The first step was to set up the 3D scene where learning will take place. This involved importing assets for Jetbot and a room, both of which are easily accessible from IsaacSim’s asset library. The basic way this works is you create “configuration” classes that act as wrappers around assets. In the case of Jetbot you have an ArticulationConfig

JETBOT_CFG = ArticulationCfg(
    spawn=sim_utils.UsdFileCfg(
        usd_path=f"{ISAAC_NUCLEUS_DIR}/Robots/Jetbot/jetbot.usd"
    ),
    actuators={
        "all_joints": ImplicitActuatorCfg(
            joint_names_expr=[".*"],
            effort_limit=None,
            velocity_limit=None,
            stiffness=None,
            damping=None,
        ),
    }

and for the room there is an AssetBaseCfg.

AssetBaseCfg(prim_path="{ENV_REGEX_NS}/room", spawn=sim_utils.UsdFileCfg(usd_path=f"{ISAAC_NUCLEUS_DIR}/Environments/Simple_Room/simple_room.usd"))

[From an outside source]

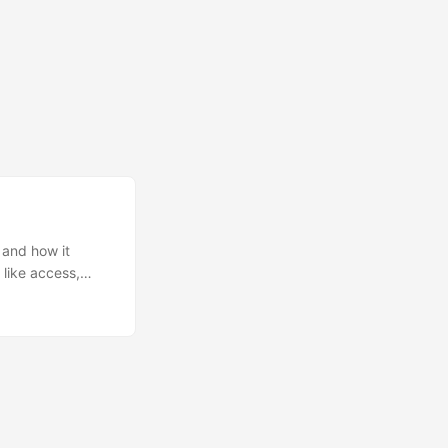
 and how it
 like access,
, that used
atch a file and a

These assets are further wrapped in an interactive scene configuration. And all these configurations are instantiated by the Isaac Lab framework.

JetBotSceneCfg

class JetbotSceneCfg(InteractiveSceneCfg):
    room_cfg = AssetBaseCfg(prim_path="{ENV_REGEX_NS}/room", spawn=sim_utils.UsdFileCfg(usd_path=f"{ISAAC_NUCLEUS_DIR}/Environments/Simple_Room/simple_room.usd"))
    
    jetbot: ArticulationCfg = JETBOT_CFG.replace(prim_path="{ENV_REGEX_NS}/Robot", init_state=ArticulationCfg.InitialStateCfg(pos=(-.6,0,0)))

    camera = CameraCfg(
        data_types=["rgb"],
        prim_path="{ENV_REGEX_NS}/Robot/chassis/rgb_camera/jetbot_camera",
        spawn=None,
        height=224,
        width=224,
        update_period=.1
    )

    goal_marker = RigidObjectCfg(prim_path="{ENV_REGEX_NS}/marker", spawn=sim_utils.UsdFileCfg(usd_path=f"{ISAAC_NUCLEUS_DIR}/Props/Blocks/red_block.usd"), init_state=RigidObjectCfg.InitialStateCfg(pos=(.3,0,0)))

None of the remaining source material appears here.